Information shown →
------------------------------------------------
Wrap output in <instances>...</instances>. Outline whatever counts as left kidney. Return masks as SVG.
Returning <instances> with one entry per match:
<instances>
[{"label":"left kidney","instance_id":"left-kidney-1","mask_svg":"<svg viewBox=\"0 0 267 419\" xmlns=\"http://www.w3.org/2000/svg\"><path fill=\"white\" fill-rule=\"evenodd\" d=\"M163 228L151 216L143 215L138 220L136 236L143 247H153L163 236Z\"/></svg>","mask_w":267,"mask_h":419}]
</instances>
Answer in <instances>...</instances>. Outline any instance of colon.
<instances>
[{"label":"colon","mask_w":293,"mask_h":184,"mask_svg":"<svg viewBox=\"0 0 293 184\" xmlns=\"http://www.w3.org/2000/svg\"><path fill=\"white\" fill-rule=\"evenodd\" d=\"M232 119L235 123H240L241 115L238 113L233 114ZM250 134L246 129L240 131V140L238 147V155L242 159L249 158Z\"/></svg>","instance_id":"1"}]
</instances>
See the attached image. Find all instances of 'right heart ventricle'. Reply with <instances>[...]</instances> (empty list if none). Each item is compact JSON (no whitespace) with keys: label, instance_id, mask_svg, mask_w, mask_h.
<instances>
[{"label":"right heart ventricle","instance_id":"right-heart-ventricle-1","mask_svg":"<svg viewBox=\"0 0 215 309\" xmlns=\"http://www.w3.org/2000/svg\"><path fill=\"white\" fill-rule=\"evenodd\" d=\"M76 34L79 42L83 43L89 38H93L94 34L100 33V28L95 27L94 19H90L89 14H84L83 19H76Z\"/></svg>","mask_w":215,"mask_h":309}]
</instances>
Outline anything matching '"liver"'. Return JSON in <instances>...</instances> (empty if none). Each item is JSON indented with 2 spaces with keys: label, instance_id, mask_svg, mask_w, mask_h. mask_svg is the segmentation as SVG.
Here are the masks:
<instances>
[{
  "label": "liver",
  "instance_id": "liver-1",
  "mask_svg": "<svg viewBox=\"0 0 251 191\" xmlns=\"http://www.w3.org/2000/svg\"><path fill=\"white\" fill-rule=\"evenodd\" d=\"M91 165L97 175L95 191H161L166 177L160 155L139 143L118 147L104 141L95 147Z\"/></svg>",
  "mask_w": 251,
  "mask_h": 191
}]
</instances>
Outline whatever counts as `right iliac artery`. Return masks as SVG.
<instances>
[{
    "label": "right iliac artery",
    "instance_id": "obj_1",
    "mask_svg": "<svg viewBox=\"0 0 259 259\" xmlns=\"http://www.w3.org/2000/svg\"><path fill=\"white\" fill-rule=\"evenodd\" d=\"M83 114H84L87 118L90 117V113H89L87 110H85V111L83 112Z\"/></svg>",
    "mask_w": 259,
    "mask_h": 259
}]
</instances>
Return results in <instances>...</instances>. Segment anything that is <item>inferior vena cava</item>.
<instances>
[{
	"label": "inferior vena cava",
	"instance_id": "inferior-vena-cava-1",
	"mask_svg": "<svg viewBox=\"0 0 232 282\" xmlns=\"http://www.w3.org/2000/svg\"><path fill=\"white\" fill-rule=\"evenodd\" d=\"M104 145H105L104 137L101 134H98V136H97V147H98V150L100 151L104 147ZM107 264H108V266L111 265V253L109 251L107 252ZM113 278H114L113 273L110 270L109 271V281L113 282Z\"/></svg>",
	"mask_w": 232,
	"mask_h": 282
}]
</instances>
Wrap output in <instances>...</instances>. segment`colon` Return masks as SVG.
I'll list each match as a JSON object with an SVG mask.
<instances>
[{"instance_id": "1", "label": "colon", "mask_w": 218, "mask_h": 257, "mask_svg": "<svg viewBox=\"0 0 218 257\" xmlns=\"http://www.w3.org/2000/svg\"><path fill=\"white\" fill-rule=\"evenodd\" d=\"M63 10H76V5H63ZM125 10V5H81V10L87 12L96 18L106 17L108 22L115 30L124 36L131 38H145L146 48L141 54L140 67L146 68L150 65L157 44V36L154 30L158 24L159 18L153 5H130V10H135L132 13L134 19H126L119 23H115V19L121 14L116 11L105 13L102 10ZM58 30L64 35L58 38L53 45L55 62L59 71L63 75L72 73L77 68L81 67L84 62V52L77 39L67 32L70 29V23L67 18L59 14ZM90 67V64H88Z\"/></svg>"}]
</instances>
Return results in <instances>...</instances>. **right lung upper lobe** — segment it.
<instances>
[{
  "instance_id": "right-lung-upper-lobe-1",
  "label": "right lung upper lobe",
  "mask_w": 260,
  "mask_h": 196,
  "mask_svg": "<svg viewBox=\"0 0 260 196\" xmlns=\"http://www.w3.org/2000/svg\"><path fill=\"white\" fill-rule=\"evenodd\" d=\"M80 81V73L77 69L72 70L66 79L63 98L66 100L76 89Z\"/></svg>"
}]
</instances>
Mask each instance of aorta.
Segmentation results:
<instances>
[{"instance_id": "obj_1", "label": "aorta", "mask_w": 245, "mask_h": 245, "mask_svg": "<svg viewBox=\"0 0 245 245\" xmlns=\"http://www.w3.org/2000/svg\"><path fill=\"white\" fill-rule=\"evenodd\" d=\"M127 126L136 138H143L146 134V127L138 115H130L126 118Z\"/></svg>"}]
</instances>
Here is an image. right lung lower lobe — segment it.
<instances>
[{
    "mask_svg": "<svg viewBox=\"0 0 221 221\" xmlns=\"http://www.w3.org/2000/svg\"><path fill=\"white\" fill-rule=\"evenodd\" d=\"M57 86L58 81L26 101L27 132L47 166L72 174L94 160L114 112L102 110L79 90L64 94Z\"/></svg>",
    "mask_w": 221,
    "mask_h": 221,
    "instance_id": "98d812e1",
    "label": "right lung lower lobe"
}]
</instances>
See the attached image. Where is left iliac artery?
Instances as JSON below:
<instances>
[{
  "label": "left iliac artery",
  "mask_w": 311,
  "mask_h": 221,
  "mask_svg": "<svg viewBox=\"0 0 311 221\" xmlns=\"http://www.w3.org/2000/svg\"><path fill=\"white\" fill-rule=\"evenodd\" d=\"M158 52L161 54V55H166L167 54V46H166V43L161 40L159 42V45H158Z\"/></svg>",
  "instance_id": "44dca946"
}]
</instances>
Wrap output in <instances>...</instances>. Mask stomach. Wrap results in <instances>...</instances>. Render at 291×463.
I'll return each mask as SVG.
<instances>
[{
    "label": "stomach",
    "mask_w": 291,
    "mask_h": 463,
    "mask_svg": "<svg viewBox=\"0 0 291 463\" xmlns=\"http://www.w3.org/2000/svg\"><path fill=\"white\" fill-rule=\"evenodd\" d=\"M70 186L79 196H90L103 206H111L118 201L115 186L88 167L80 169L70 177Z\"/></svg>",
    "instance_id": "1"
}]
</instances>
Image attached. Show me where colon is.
------------------------------------------------
Problem details → Repeat the records above exactly, from the first line to the last.

Output of the exercise →
Wrap output in <instances>...</instances>. Outline whatever counts as left kidney. Return masks as SVG.
Returning <instances> with one entry per match:
<instances>
[{"label":"left kidney","instance_id":"left-kidney-1","mask_svg":"<svg viewBox=\"0 0 267 419\" xmlns=\"http://www.w3.org/2000/svg\"><path fill=\"white\" fill-rule=\"evenodd\" d=\"M163 228L151 216L143 215L138 220L136 236L143 247H153L163 236Z\"/></svg>","mask_w":267,"mask_h":419}]
</instances>
Answer in <instances>...</instances>. Outline any instance of colon.
<instances>
[{"label":"colon","mask_w":293,"mask_h":184,"mask_svg":"<svg viewBox=\"0 0 293 184\" xmlns=\"http://www.w3.org/2000/svg\"><path fill=\"white\" fill-rule=\"evenodd\" d=\"M232 119L235 123H240L241 115L238 113L233 114ZM250 134L246 129L240 131V140L238 147V155L242 159L249 158Z\"/></svg>","instance_id":"1"}]
</instances>
See the attached image. Find all instances of 'right heart ventricle'. Reply with <instances>[...]</instances> (empty list if none). Each item is compact JSON (no whitespace) with keys: label, instance_id, mask_svg, mask_w, mask_h.
<instances>
[{"label":"right heart ventricle","instance_id":"right-heart-ventricle-1","mask_svg":"<svg viewBox=\"0 0 215 309\" xmlns=\"http://www.w3.org/2000/svg\"><path fill=\"white\" fill-rule=\"evenodd\" d=\"M76 34L79 42L83 43L89 38H93L94 34L100 33V28L95 27L94 19H90L89 14H84L83 19H76Z\"/></svg>","mask_w":215,"mask_h":309}]
</instances>
Outline anything matching '"liver"'. Return JSON in <instances>...</instances> (empty if none). Each item is JSON indented with 2 spaces with keys: label, instance_id, mask_svg, mask_w, mask_h. mask_svg is the segmentation as SVG.
Here are the masks:
<instances>
[{
  "label": "liver",
  "instance_id": "liver-1",
  "mask_svg": "<svg viewBox=\"0 0 251 191\" xmlns=\"http://www.w3.org/2000/svg\"><path fill=\"white\" fill-rule=\"evenodd\" d=\"M91 165L97 175L95 191H161L166 177L160 155L139 143L118 147L104 141L95 147Z\"/></svg>",
  "mask_w": 251,
  "mask_h": 191
}]
</instances>
Outline whatever counts as `right iliac artery`. Return masks as SVG.
<instances>
[{
    "label": "right iliac artery",
    "instance_id": "obj_1",
    "mask_svg": "<svg viewBox=\"0 0 259 259\" xmlns=\"http://www.w3.org/2000/svg\"><path fill=\"white\" fill-rule=\"evenodd\" d=\"M83 114H84L87 118L90 117V113H89L87 110H85V111L83 112Z\"/></svg>",
    "mask_w": 259,
    "mask_h": 259
}]
</instances>
Return results in <instances>...</instances>. Segment anything that is <item>inferior vena cava</item>.
<instances>
[{
	"label": "inferior vena cava",
	"instance_id": "inferior-vena-cava-1",
	"mask_svg": "<svg viewBox=\"0 0 232 282\" xmlns=\"http://www.w3.org/2000/svg\"><path fill=\"white\" fill-rule=\"evenodd\" d=\"M104 145H105L104 137L101 134H98V136H97V147H98V150L100 151L104 147ZM107 264H108V266L111 265V253L109 251L107 252ZM113 278H114L113 273L110 270L109 271V281L113 282Z\"/></svg>",
	"mask_w": 232,
	"mask_h": 282
}]
</instances>
Wrap output in <instances>...</instances>. segment`colon` Return masks as SVG.
I'll list each match as a JSON object with an SVG mask.
<instances>
[{"instance_id": "1", "label": "colon", "mask_w": 218, "mask_h": 257, "mask_svg": "<svg viewBox=\"0 0 218 257\" xmlns=\"http://www.w3.org/2000/svg\"><path fill=\"white\" fill-rule=\"evenodd\" d=\"M63 10H76V5H63ZM125 10V5H81V10L87 12L96 18L106 17L108 22L115 30L124 36L131 38H145L146 48L141 54L140 67L146 68L150 65L157 44V36L154 30L158 24L159 18L153 5H130V10H135L132 13L134 19H126L119 23H115V19L121 14L116 11L105 13L102 10ZM58 30L64 35L58 38L53 45L55 62L59 71L63 75L72 73L77 68L81 67L84 62V52L77 39L67 32L70 29V23L67 18L59 14ZM90 67V64H88Z\"/></svg>"}]
</instances>
Return results in <instances>...</instances>. **right lung upper lobe** — segment it.
<instances>
[{
  "instance_id": "right-lung-upper-lobe-1",
  "label": "right lung upper lobe",
  "mask_w": 260,
  "mask_h": 196,
  "mask_svg": "<svg viewBox=\"0 0 260 196\" xmlns=\"http://www.w3.org/2000/svg\"><path fill=\"white\" fill-rule=\"evenodd\" d=\"M80 81V73L77 69L72 70L66 79L63 98L66 100L76 89Z\"/></svg>"
}]
</instances>
Mask each instance of aorta.
Segmentation results:
<instances>
[{"instance_id": "obj_1", "label": "aorta", "mask_w": 245, "mask_h": 245, "mask_svg": "<svg viewBox=\"0 0 245 245\" xmlns=\"http://www.w3.org/2000/svg\"><path fill=\"white\" fill-rule=\"evenodd\" d=\"M127 126L136 138H143L146 134V127L138 115H130L126 118Z\"/></svg>"}]
</instances>
Here is an image. right lung lower lobe — segment it.
<instances>
[{
    "mask_svg": "<svg viewBox=\"0 0 221 221\" xmlns=\"http://www.w3.org/2000/svg\"><path fill=\"white\" fill-rule=\"evenodd\" d=\"M57 86L58 81L26 101L27 132L47 166L72 174L94 160L114 112L102 110L79 90L64 94Z\"/></svg>",
    "mask_w": 221,
    "mask_h": 221,
    "instance_id": "98d812e1",
    "label": "right lung lower lobe"
}]
</instances>
See the attached image. Where is left iliac artery?
Instances as JSON below:
<instances>
[{
  "label": "left iliac artery",
  "mask_w": 311,
  "mask_h": 221,
  "mask_svg": "<svg viewBox=\"0 0 311 221\" xmlns=\"http://www.w3.org/2000/svg\"><path fill=\"white\" fill-rule=\"evenodd\" d=\"M158 52L161 54V55H166L167 54V46H166V43L161 40L159 42V45H158Z\"/></svg>",
  "instance_id": "44dca946"
}]
</instances>
Wrap output in <instances>...</instances>. Mask stomach. Wrap results in <instances>...</instances>. Render at 291×463.
I'll return each mask as SVG.
<instances>
[{
    "label": "stomach",
    "mask_w": 291,
    "mask_h": 463,
    "mask_svg": "<svg viewBox=\"0 0 291 463\" xmlns=\"http://www.w3.org/2000/svg\"><path fill=\"white\" fill-rule=\"evenodd\" d=\"M70 186L79 196H90L103 206H111L118 201L115 186L88 167L80 169L70 177Z\"/></svg>",
    "instance_id": "1"
}]
</instances>
Image attached. Show me where colon is.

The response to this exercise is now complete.